Thursday, March 23, 2006

Balkan Beat Box & Matisyahu

You may be disappointed to learn that I had never tried to scalp tickets to a show before. I guess I am one of those prim people who works their ass off to get tickets ahead, and if they haven't got 'em, doesn't go. But no more. I am a new person.

I had planned my whole trip to Asheville because I wanted to see Balkan Beat Box and Matisyahu. Especially Balkan Beat Box. But then I dragged my feet buying tickets, not realizing what a phenom Matisyahu had become, and the tickets sold out.

But given how much of my recent life has had a Balkan Beat Box soundtrack, I couldn't let the prospect go. So I convinced the friend I was staying with to come along and we stood in the sad little line hoping to get any extra tickets that came about. Meanwhile I tried to work the line, but mostly I got heckled by punk-ass kids who had their tickets and weren't parting with them. About this moment I noticed that all the guys trying to scalp tickets were, well, guys.

Great.

So I went back to the line, but I realized what I had that none of those punk-ass guys had, that I could use to score a ticket. Yep, you guessed: a regularly paying job. I could offer more than they would, and fuck it, what is money for?

45 minutes of standing in line later, we had scored two tickets and were inside.

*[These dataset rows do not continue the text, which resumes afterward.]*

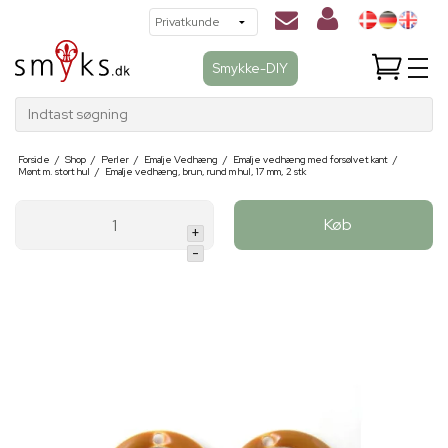
Smykke-DIY
Indtast søgning
Forside
/
Shop
/
Perler
/
Emalje Vedhæng
/
Emalje vedhæng med forsølvet kant
/
Mønt m. stort hul
/
Emalje vedhæng, brun, rund m hul, 17 mm, 2 stk
Køb
+
-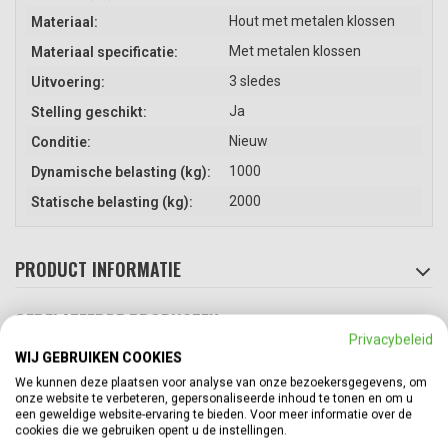
Hout met metalen klossen
Materiaal:
Met metalen klossen
Materiaal specificatie:
3 sledes
Uitvoering:
Ja
Stelling geschikt:
Nieuw
Conditie:
1000
Dynamische belasting (kg):
2000
Statische belasting (kg):
PRODUCT INFORMATIE
GERELATEERDE PRODUCTEN
Top
Privacybeleid
WIJ GEBRUIKEN COOKIES
We kunnen deze plaatsen voor analyse van onze bezoekersgegevens, om
onze website te verbeteren, gepersonaliseerde inhoud te tonen en om u
een geweldige website-ervaring te bieden. Voor meer informatie over de
cookies die we gebruiken opent u de instellingen.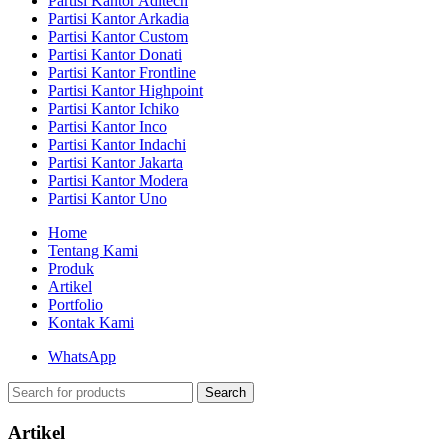
Partisi Kantor Aditech
Partisi Kantor Arkadia
Partisi Kantor Custom
Partisi Kantor Donati
Partisi Kantor Frontline
Partisi Kantor Highpoint
Partisi Kantor Ichiko
Partisi Kantor Inco
Partisi Kantor Indachi
Partisi Kantor Jakarta
Partisi Kantor Modera
Partisi Kantor Uno
Home
Tentang Kami
Produk
Artikel
Portfolio
Kontak Kami
WhatsApp
Search
Artikel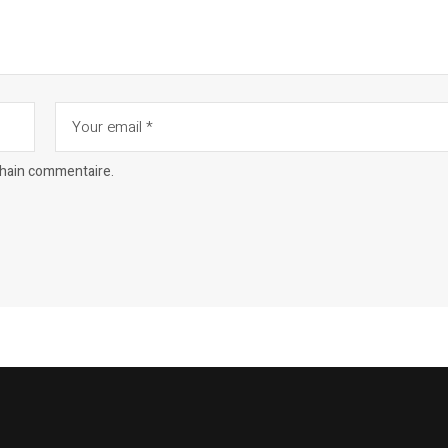
chain commentaire.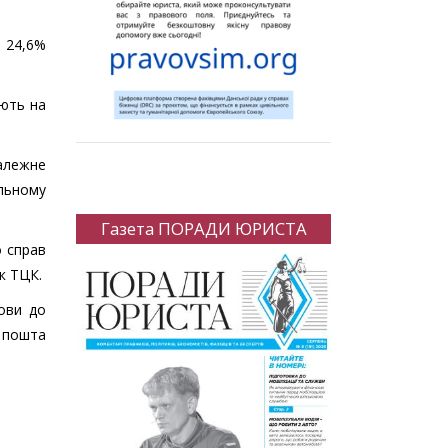
, 24,6%
ають на
алежне
льному
Газета ПОРАДИ ЮРИСТА
о справ
к ТЦК.
ови до
ж пошта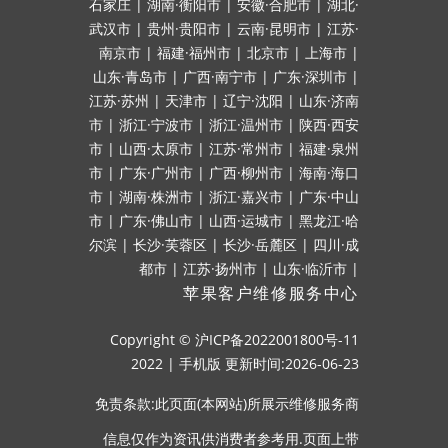
石家庄
|
湖南·衡阳市
|
安徽·合肥市
|
湖北·
武汉市
|
贵州·贵阳市
|
云南·昆明市
|
江苏·
南京市
|
福建·福州市
|
北京市
|
上海市
|
山东·青岛市
|
广西·南宁市
|
广东·深圳市
|
江苏·苏州
|
天津市
|
辽宁·沈阳
|
山东·济南
市
|
浙江·宁波市
|
浙江·温州市
|
陕西·西安
市
|
山西·太原市
|
江苏·常州市
|
福建·泉州
市
|
广东·广州市
|
广西·柳州市
|
海南·海口
市
|
湖南·株洲市
|
浙江·嘉兴市
|
广东·中山
市
|
广东·佛山市
|
山西·运城市
|
黑龙江·哈
尔滨
|
长沙·芙蓉区
|
长沙·岳麓区
|
四川·成
都市
|
江苏·扬州市
|
山东·临沂市
|
苹果客户维修服务中心
Copyright ©
沪ICP备2022001800号-11
2022
|
手机版
更新时间:2026-06-23
免责条款:此页面(本网站)所展示维修服务商
信息仅作为资讯供消费者参考用.页面上带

Balkan Beat Box did not disappoint. They did not bring as big an ensemble as Storsveit Nix Noltes did, but they had a couple of sax players along with a raucus guitarist, and the two main guys, one wearing and playing a drum and rapping, and the other doing percussion and whatever one does with a laptop to make the pre-recorded sounds come out.

The energy was enthralling, and even the (largely punk-ass) kids who had never heard of them got into the rhythms and the dancing. how can you resist, really?

And then like all opening acts--well, really only the good ones--it was over all too soon. For me, that 50 minutes or whatever was well worth the price of admission.

What I had not bargained on was what it would be like to witness (and I choose that word deliberately) a Matisyahu show. I knew that he performed highly spiritual reggae music, and that he brought to his music the energy of his faith along with his long interest in beat box and reggae music. OK. And his studio record is pretty interesting--absolutely compelling (although I am not the biggest fan of reggae or always of religiously infused music) but now that I have seen the show, I see the record gives absolutely no flavor of the intensity of his live show.

Because there is something surprising, maybe even if you're not in North Carolina, about seeing a traditionally dressed Hasid singing reggae. And then giving a brilliant spontaneous skill sample of his beat boxing, on his own and then in dialogue with his guitarist. I confess: I am a devoted fan of hybridized music, and this is no exception, but even that cannot account for the power of the show.

That power came from these amazing--seemingly fleeting, seemingly eternal--when he would launch into these glorious bursts of song, a desperately rising burst or lyricism amidst the otherwise fairly regular structure of the music. His voice had that perfect clarity that comes with the higher registers of male singing, carrying a real beauty and purity that you just don't find elsewhere in the vocal range of either gender. So I found myself standing there, dumbfounded, enthralled, not even wanting to dance or yell or do anything that might distract me from that perfect beauty.